Sunny HATES water. She doesn't take baths and hates to be misted so when I used to mist her, she would keep her feathers as tightly against her body as she could so all that water would just roll right off without doing anything.  So now I take her into the shower whenever I can so that it's in a nice, warm, steamy environment with nice, warm water straight from the tap. I let her perch at the bottom of the shower head rod (where it loops) and I splash water on her. Sometimes she will like it and start to spread her wings and preen, and sometimes she will still hate it and keep her feathers tight against her body to avoid being touched by the water.  I think she prefers that to being misted. I just make sure I take her out of the shower when I rinse off so I don't get soapy water on her.


----------



## sunnysmom (Sep 23, 2011)

I try to mist 2-3 times a week.
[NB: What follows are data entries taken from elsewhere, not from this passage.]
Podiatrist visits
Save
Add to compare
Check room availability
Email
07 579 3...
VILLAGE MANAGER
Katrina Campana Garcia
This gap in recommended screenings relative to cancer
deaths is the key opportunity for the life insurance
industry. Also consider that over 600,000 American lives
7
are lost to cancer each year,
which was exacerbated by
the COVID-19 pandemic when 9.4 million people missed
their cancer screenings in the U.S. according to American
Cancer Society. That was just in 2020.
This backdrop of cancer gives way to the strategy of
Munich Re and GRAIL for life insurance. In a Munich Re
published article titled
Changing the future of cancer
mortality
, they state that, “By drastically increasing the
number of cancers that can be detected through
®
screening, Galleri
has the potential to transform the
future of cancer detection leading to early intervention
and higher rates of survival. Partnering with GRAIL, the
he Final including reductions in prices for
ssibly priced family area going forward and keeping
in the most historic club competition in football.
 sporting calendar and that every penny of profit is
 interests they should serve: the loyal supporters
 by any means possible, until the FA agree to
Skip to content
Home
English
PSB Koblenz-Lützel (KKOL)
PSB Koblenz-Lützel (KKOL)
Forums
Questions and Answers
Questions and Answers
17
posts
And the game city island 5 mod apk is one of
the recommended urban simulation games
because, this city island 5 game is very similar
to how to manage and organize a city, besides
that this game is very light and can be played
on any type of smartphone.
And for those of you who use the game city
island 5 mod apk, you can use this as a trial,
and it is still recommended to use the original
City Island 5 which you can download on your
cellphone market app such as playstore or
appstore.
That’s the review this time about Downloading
Whenever Sunny sees the spray bottle now, he'll climb back in his cage on his own to get misted. I guess that means he likes it.  On the rare occassion when he doesn't want misted, he'll dodge the mist spray. So then I just stop and try again later.


----------



## morla (Aug 15, 2011)

Awesome! So usually when I spray Daisy, she just sits there and kinda shakes when the water hits her. I will keep trying to mist her though.


----------



## enigma731 (Aug 12, 2011)

Are you using warm water, Morla?


----------



## angelmommy24 (Nov 20, 2011)

I mist daily and have started the same with the tiels adopted who are in the aviary all mine love it intact Aphrodite my WF lutino does twirls lol


----------



## morla (Aug 15, 2011)

The last time I misted Daisy it was cold. 
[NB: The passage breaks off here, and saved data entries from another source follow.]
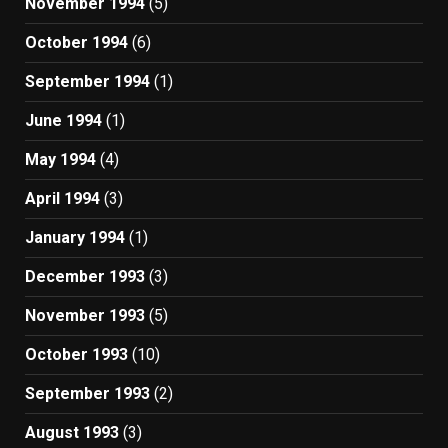
November 1994
(5)
October 1994
(6)
September 1994
(1)
June 1994
(1)
May 1994
(4)
April 1994
(3)
January 1994
(1)
December 1993
(3)
November 1993
(5)
October 1993
(10)
September 1993
(2)
August 1993
(3)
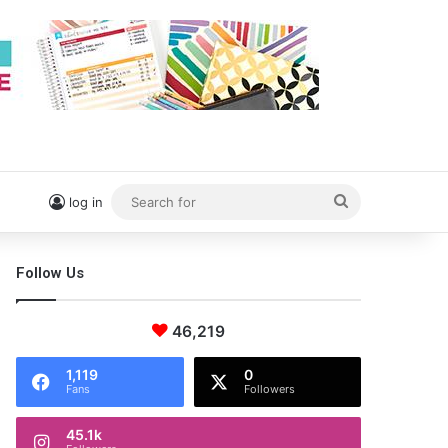
Search
log in
for
Follow Us
46,219
1,119
0
Fans
Followers
45.1k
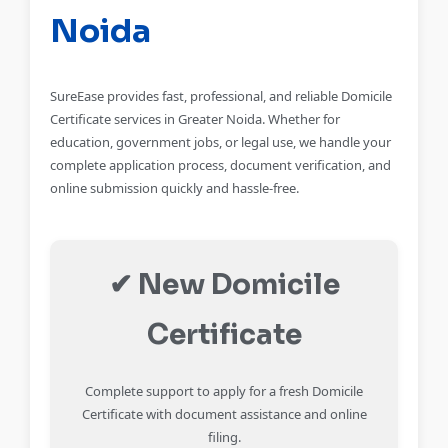
Noida
SureEase provides fast, professional, and reliable Domicile
Certificate services in Greater Noida. Whether for
education, government jobs, or legal use, we handle your
complete application process, document verification, and
online submission quickly and hassle-free.
✔ New Domicile
Certificate
Complete support to apply for a fresh Domicile
Certificate with document assistance and online
filing.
Sorry, I will use warm now.


----------



## DyArianna (Aug 7, 2011)

Try the warm water.. nice and warm.. and spray the first few sprays into your hand to work out the cold water.  You might see a difference.. you might not.


----------



## mishkaroni (Jan 6, 2012)

My birds detest me misting them. But if the bath is on top and one is taking a bath, they love sitting under the droplets. Little pains. Haha.


----------



## MeghanNichol (Mar 2, 2012)

Good to know that a tiel spreading it's wings and putting it's head down is a good thing! I thought that meant Ziggy didn't like it! I learn new things every day! :blush:


----------



## lollywawa (Mar 1, 2012)

im gonna mist mine when the weather gets warmer! its their first misting^__^ they are only 3~4 months old


----------



## morla (Aug 15, 2011)

I misted her with watm water and she did the same thing. You know how you have to mist them to get all the dust and fluff off of them? Well do you still have to mist them even when they dont like it?


----------